++++ DATA LISTING ++++

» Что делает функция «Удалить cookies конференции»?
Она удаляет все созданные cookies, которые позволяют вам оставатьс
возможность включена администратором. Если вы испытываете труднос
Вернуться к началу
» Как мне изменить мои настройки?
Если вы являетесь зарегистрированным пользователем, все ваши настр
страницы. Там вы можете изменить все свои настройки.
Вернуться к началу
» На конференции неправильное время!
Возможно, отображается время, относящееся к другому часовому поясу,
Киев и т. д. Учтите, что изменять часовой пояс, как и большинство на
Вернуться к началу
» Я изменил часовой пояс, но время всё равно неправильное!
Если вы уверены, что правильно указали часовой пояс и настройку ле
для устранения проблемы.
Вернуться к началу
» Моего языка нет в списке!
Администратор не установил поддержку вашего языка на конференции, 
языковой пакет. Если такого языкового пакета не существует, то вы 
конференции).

++++
++++ DATA LISTING ++++

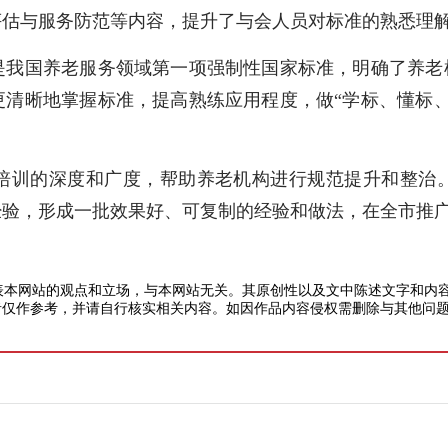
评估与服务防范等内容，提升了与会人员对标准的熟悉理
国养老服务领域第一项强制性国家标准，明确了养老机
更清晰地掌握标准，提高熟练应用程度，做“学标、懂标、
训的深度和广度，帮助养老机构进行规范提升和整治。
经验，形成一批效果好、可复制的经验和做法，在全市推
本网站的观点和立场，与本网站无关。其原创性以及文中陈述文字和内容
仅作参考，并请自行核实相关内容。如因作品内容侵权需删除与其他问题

++++
++++ DATA LISTING ++++

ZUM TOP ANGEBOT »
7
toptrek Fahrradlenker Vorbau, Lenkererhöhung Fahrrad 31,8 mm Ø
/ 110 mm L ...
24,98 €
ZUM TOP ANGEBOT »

++++

• _TASK STATEMENT_:
Since only part of the listing is wanted, copy exactly the lines from the one holding "Если вы уверены, что" to the one holding "конференции).", both included.

• _YOUR RESPONSE_:
Если вы уверены, что правильно указали часовой пояс и настройку ле
для устранения проблемы.
Вернуться к началу
» Моего языка нет в списке!
Администратор не установил поддержку вашего языка на конференции, 
языковой пакет. Если такого языкового пакета не существует, то вы 
конференции).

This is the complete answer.